Altri 245 sono stati “prenotati“ direttamente dal sito www.villaggio.coima.com. Inizia così a prendere forma lo studentato più grande d’Italia nel Villaggio Olimpico in via di riconversione nel quartiere di Scalo Romana.

"La tariffa media complessiva di 864 euro al mese (Iva e servizi inclusi) è del 25% inferiore alla media di mercato milanese riferita alle locazioni comprensive di servizi (1.150 euro al mese)", fanno i conti da Coima.

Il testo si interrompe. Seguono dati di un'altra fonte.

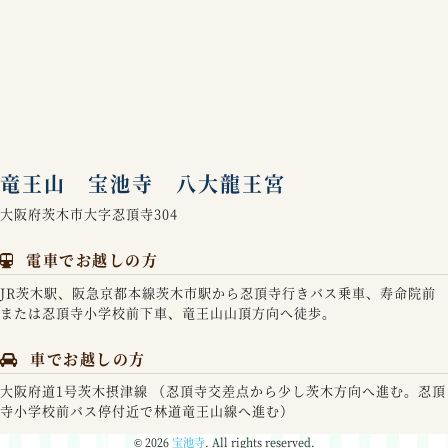
竜王山 宝池寺 八大龍王宮
大阪府茨木市大字忍頂寺304
電車でお越しの方
JR茨木駅、阪急京都本線茨木市駅から忍頂寺行きバス乗車、寿命院前
または忍頂寺小学校前下車、竜王山山頂方向へ徒歩。
車でお越しの方
大阪府道1号茨木摂津線 （忍頂寺交差点から少し茨木方向へ進む。忍頂
寺小学校前バス停付近で林道竜王山線へ進む）
© 2026
宝池寺
. All rights reserved.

Posti letto e tariffe agevolate

Dei 1.700 posti letto, 450 presentano tariffe agevolate e per il 30% viene introdotta la tariffa di 250 euro prevista con il “Diritto allo Studio“. Dal 30 settembre sono cominciate le prenotazioni: il 65% dei posti del Villaggio Olimpico ad oggi è stato assegnato. Il progetto "contribuirà a coprire il 6% del fabbisogno di posti letto per studenti della città di Milano, ad oggi stimato in 30mila unità a fronte di una popolazione complessiva di 200mila studenti". L’obiettivo è di aprire la futura residenza ad agosto, in tempo per l’avvio dell’anno accademico 2026/27, e raggiungere la piena occupazione già a settembre 2026.

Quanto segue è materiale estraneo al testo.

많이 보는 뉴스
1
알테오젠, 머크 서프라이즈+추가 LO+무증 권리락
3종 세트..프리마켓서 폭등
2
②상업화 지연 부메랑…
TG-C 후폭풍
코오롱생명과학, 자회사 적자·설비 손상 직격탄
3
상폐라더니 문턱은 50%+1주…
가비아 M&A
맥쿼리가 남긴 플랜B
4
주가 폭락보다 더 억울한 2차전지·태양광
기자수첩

L'accordo con l'università Bocconi

Quasi la metà dei posti a disposizione finisce nell’orbita di Bocconi, a un chilometro di distanza. "Avendo un incremento costante di studenti internazionali che chiedono residenze avevamo già previsto di aumentare i posti a disposizione appena possibile – spiega Riccardo Taranto, consigliere delegato di Bocconi –. Così da quando è emersa questa opportunità, più o meno due anni fa, abbiamo iniziato a sondare il terreno. A marzo abbiamo chiuso questo accordo per 730 posti letto, 450 in camere singole e 280 in doppie. L’offerta complessiva per il 2026/27 arriva così a quasi 2.800 posti". Che sono stati già messi a disposizione nelle application in corso. "Sarà la residenza più grande in assoluto di tutta Italia – ribadisce Taranto –: metteremo a disposizione del gestore anche la nostra competenza in merito e siamo soddisfatti per l’accordo che avrà la durata di tre anni, rinnovabili". Il range di prezzi è in linea con le altre residenze del campus di via Sarfatti, si superano le 900 per la singola, ma si affaccia per la prima volta la possibilità della doppia per chi vuole contenere un po’ la spesa.

Sistema di tariffe calmierate

"Il Villaggio è uno studentato privato che rientra nella quota di edilizia residenziale sociale (ERS) prevista nel quartiere di Scalo Romana e, come tale, prevede un sistema di tariffe calmierate attraverso una convenzione con il Comune di Milano – ricordano da Coima –. In particolare, i prezzi sono stati calcolati per coprire il costo di realizzazione dell’opera garantendo agli investitori di lungo termine che hanno investito nel progetto (es. casse di previdenza, fondi pensione, fondazioni bancarie) un rendimento del 5%, solo marginalmente superiore al rendimento dei BTP decennali malgrado un profilo di rischio dell’investimento sostanzialmente maggiore".

Le tariffe dipendono dalla tipologia di stanza (singola o doppia) e includono l’Iva e i servizi legati a sicurezza, comfort e socialità. "Grazie ai contributi del Fondo Nazionale dell’Abitare Sociale (Fnas) di Cdp Real Asset e del Ministero dell’Università e Ricerca, i posti letto a tariffa agevolata sono stati triplicati rispetto alla quota iniziale, raggiungendo 450 unità con un costo medio a posto letto di 592 euro al mese (IVA e servizi inclusi), di cui il 30% (pari a 135 posti letto) destinato al Diritto allo Studio, al costo di circa 250 euro al mese". Potrà accedervi, in questo caso, chi ha l’Isee inferiore a 44mila euro all’anno e con i criteri stabiliti dagli atenei.